EXERCISE PROMPT:
Don't include any picture when you restate the data word for word.

Start of RECORDS SUPPLIED

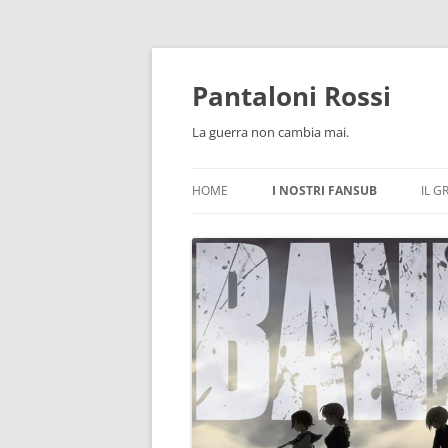
Pantaloni Rossi
La guerra non cambia mai.
HOME
I NOSTRI FANSUB
IL G
3A SQUADRIGLIA FEMMINILE
A CERTAIN SCIENTIFIC RAILGUN 
AMANCHU!
AMANCHU! ADVANCE
ARIA THE AVVENIRE
AZUR LANE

End of RECORDS SUPPLIED

ANSWER SPACE:
Pantaloni Rossi
La guerra non cambia mai.
HOME
I NOSTRI FANSUB
IL G
3A SQUADRIGLIA FEMMINILE
A CERTAIN SCIENTIFIC RAILGUN 
AMANCHU!
AMANCHU! ADVANCE
ARIA THE AVVENIRE
AZUR LANE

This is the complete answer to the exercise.